Sounds untrustworthy. Bangladesh's standard of living is roughly on par with India's, so cheap Chinese laptops should be fairly common there, and repairs for such laptops should be pretty available.
So, instead of one MacBook, you could buy about 10 laptops for 10 Bangladeshi kids, and developing on them would be about as comfortable as on a MacBook.
Why don't you start a non-profit that gives laptop to kids so you can decide over the kind of machine to procure. These constant opinions on other peoples decisions where you have no insight to the whys is very ego-centric in a i-know-best kind of way.
About… the teenage boy’s… “bs” about his preferences? About his supporters recognizing his free labor, wanting to reward it, asking him to make a choice for himself and him making it?
This case was different from hackclub’s usual donations. Someone spotted OXY2DEV, a prolific Neovim plugin dev, coding on his phone and shared it with the community. People rallied to raise money specifically for him, and hackclub stepped in to facilitate. The drive ended with a small surplus, and since the funds were raised only for him, they let him decide how to use it. Smart choice because in South Asia chasing service centers is such a hassle and Apple’s service process is a dream in comparison.

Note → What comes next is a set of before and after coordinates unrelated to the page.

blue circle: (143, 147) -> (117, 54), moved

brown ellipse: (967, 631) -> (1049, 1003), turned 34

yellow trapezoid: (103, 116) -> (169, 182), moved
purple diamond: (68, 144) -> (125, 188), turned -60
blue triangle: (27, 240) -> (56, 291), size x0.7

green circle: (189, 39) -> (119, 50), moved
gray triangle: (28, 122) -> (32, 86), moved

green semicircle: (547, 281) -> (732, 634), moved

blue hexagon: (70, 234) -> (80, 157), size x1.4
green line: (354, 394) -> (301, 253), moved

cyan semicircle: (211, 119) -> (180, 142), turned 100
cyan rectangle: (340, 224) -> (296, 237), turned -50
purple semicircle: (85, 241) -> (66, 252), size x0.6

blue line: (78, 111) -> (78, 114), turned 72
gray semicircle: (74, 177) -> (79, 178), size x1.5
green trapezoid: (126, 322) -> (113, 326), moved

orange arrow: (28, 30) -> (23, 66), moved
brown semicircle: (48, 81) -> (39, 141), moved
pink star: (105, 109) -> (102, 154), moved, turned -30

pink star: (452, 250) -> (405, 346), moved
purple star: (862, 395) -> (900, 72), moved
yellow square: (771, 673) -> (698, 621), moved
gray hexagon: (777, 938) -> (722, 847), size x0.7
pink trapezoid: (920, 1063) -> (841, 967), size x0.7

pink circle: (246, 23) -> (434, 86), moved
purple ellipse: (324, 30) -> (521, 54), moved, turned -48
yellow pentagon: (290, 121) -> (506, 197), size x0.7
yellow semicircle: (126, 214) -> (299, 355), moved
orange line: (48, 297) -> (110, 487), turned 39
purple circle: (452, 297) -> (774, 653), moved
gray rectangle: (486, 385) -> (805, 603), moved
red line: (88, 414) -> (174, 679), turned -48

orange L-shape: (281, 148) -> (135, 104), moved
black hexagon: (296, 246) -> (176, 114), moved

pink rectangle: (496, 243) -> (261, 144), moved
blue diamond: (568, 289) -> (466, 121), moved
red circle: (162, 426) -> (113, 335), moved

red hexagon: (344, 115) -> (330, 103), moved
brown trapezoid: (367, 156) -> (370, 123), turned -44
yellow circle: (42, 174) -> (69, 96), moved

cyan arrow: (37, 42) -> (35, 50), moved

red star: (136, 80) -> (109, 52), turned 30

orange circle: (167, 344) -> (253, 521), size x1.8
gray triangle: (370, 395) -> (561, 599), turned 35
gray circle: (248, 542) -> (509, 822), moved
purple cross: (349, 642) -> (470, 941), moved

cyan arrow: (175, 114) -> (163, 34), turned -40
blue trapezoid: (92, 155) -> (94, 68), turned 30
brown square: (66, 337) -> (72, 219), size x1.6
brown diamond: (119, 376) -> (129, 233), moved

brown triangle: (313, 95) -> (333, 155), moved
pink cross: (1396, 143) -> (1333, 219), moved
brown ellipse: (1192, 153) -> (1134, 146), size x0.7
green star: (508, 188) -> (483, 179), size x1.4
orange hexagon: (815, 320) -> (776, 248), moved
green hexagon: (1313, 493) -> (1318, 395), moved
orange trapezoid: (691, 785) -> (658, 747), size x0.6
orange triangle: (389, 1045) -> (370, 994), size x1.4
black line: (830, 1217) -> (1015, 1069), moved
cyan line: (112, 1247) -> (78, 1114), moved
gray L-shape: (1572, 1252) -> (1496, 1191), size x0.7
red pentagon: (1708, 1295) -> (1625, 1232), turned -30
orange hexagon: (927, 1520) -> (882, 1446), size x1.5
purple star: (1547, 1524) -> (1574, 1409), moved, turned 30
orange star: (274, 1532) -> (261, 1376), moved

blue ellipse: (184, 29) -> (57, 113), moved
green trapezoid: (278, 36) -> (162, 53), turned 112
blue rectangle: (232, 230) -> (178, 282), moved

I can't talk for the entire region, but what I saw across my travels is quite the opposite. You enter a repair shop the owner typically knows how to solder and will fix about any laptop and mobile phone. Back home in Europe is where repairs are overpriced or deemed "impossible". I can't recall more than once in south east asia the words "you better off buying a new one", oh so common in the "west".
I agree the critic sounds misplaced though, he wanted a Macbook. However not because all the other models are complicated to fix in his land.
Sounds untrustworthy. Bangladesh's standard of living is roughly on par with India's, so cheap Chinese laptops should be fairly common there, and repairs for such laptops should be pretty available.
So, instead of one MacBook, you could buy about 10 laptops for 10 Bangladeshi kids, and developing on them would be about as comfortable as on a MacBook.